Charge Transport in Pentacene-Graphene Nanojunctions

TL;DR

This study explores how the electronic properties of graphene, especially edge states, influence charge transport in pentacene-graphene nanojunctions, revealing the impact of molecular and chemical modifications on conductance.

Contribution

It provides a detailed analysis of charge transport mechanisms in pentacene-graphene nanojunctions using DFT and Landauer formalism, highlighting the role of graphene edge states and chemical modifications.

Findings

Edge states in zigzag graphene electrodes create additional transport channels.

Molecular linker groups and chemical substitutions significantly affect conductance.

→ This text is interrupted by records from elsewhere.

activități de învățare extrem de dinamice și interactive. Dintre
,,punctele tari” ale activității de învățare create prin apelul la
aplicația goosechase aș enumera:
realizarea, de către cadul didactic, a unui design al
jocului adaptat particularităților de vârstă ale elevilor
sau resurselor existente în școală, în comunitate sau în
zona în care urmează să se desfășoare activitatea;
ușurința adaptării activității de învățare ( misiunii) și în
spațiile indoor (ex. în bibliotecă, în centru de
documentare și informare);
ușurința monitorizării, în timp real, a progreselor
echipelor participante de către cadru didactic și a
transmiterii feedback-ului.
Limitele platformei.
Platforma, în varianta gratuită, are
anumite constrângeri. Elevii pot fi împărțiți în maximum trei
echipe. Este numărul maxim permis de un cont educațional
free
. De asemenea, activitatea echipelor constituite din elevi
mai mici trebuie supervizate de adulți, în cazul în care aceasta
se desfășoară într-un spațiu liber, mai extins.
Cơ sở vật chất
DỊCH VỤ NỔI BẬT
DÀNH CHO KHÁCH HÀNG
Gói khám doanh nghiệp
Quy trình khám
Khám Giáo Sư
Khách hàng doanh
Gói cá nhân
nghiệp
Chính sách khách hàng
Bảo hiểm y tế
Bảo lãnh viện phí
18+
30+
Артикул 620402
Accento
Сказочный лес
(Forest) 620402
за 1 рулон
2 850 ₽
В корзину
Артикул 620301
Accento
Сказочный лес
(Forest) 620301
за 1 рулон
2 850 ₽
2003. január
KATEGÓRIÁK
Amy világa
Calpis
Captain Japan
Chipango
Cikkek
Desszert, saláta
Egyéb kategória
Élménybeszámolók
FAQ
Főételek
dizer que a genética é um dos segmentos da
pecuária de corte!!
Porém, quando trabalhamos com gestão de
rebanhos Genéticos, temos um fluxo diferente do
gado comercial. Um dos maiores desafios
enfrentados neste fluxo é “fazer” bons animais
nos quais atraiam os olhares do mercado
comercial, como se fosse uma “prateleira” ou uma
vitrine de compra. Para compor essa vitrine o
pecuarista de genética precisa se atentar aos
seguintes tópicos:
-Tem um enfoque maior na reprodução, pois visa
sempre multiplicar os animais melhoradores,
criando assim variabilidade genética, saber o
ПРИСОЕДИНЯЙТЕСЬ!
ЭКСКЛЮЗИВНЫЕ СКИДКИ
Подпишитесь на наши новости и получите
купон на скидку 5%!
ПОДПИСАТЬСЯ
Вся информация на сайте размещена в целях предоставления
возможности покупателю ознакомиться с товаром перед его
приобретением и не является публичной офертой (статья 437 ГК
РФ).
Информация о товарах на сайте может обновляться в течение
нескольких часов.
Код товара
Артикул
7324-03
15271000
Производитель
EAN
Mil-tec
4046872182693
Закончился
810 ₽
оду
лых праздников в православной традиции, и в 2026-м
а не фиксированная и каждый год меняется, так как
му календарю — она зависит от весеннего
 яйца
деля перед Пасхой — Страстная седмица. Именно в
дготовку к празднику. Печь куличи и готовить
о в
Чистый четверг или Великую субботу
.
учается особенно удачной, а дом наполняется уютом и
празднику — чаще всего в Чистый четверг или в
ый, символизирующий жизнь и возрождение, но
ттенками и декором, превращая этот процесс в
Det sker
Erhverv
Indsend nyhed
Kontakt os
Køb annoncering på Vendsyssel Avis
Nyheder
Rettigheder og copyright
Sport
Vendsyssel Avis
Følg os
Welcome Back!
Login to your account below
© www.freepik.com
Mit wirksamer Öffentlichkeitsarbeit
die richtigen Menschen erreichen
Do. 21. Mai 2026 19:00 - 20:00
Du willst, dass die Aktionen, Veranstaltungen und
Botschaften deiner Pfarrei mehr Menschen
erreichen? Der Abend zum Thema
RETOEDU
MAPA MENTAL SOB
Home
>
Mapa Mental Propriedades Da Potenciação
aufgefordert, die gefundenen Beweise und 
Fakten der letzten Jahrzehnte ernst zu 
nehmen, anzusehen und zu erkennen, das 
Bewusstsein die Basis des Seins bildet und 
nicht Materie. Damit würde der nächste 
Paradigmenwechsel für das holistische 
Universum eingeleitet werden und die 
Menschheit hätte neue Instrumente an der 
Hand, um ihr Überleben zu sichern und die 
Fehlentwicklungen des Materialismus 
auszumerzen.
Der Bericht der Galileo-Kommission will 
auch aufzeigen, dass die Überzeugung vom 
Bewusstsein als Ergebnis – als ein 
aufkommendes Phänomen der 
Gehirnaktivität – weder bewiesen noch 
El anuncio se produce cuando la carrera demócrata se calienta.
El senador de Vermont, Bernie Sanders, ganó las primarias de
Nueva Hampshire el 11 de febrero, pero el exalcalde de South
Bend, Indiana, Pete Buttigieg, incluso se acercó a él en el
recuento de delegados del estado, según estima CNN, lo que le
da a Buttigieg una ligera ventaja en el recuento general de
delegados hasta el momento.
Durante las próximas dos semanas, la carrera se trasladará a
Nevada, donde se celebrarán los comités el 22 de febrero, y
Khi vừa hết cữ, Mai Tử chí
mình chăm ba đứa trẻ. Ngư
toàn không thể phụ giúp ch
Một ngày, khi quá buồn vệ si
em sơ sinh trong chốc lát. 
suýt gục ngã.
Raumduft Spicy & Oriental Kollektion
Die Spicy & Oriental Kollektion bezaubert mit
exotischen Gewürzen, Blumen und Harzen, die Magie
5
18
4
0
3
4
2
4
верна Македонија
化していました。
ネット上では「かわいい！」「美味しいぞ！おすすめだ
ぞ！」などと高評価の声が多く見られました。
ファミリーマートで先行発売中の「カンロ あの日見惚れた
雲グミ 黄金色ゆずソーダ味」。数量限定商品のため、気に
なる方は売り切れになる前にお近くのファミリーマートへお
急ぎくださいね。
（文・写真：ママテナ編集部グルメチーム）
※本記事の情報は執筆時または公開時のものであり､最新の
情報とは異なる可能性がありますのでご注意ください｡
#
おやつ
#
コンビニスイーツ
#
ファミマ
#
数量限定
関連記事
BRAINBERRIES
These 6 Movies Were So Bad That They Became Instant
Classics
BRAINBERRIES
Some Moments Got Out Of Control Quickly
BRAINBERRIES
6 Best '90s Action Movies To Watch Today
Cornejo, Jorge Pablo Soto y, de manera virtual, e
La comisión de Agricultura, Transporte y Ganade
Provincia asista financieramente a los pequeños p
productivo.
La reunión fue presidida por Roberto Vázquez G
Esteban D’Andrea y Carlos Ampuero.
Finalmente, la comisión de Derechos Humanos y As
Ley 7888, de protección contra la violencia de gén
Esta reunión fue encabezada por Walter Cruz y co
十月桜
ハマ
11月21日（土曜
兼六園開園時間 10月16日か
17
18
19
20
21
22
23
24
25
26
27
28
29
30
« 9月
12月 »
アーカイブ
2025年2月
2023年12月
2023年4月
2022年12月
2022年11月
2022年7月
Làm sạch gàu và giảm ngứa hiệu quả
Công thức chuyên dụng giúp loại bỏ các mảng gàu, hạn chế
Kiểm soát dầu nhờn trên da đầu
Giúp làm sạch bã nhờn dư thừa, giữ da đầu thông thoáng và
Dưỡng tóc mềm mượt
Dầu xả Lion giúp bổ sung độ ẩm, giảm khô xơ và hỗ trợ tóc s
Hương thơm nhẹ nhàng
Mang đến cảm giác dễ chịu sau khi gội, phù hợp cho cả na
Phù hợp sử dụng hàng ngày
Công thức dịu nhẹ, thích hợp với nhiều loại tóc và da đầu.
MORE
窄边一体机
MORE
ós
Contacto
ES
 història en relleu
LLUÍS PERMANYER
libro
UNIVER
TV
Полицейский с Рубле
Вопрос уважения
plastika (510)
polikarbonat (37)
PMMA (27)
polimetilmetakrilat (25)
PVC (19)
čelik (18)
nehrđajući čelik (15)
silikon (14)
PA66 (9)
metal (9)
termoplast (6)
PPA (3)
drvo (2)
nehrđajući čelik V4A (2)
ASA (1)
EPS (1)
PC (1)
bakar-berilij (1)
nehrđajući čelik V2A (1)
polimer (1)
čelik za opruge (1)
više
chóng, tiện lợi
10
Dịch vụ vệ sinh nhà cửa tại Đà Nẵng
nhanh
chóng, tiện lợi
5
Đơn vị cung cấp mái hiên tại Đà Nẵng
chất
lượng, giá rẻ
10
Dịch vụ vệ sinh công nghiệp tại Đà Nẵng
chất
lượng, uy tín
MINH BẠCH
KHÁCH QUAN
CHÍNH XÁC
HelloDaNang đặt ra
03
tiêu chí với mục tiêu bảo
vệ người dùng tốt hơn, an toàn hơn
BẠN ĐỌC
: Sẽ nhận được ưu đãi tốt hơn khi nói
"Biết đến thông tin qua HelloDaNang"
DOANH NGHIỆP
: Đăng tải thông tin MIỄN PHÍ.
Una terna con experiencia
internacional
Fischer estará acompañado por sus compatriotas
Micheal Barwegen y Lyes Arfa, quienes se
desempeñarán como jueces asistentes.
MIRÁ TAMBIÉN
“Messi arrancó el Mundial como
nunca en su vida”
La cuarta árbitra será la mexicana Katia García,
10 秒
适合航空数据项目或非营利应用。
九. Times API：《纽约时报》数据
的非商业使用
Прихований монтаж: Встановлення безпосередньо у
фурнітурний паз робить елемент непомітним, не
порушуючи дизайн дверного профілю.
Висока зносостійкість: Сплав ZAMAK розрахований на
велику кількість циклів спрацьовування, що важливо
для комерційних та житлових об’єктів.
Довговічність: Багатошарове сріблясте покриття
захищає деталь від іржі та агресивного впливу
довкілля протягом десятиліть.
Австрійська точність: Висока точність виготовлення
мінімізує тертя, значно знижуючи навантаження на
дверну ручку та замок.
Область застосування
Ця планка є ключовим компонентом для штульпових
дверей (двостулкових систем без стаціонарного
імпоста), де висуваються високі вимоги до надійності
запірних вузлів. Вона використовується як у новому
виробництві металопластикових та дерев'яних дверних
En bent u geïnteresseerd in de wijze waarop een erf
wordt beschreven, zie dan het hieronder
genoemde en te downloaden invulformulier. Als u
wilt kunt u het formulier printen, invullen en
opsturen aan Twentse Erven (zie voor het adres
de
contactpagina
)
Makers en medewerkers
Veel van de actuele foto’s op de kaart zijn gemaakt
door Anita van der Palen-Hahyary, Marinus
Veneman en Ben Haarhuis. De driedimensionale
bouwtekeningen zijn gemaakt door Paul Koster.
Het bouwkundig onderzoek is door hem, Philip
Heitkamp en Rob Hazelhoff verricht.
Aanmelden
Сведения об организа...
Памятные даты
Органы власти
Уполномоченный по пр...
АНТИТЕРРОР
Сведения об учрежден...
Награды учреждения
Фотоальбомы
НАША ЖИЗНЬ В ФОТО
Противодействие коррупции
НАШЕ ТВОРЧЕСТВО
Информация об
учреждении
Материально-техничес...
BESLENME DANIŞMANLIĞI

Transport properties are sensitive to molecule-lead coupling and energy level alignment.

Abstract

We investigate charge transport in pentacene-graphene nanojunctions employing density functional theory (DFT) electronic structure calculations and the Landauer transport formalism. The results show that the unique electronic properties of graphene strongly influence the transport in the nanojunctions. In particular, edge states in graphene electrodes with zigzag termination result in additional transport channels close to the Fermi energy which deeply affects the conductance at small bias voltages. Investigating different linker groups as well as chemical substitution, we demonstrate how the transport properties are furthermore influenced by the molecule-lead coupling and the energy level lineup.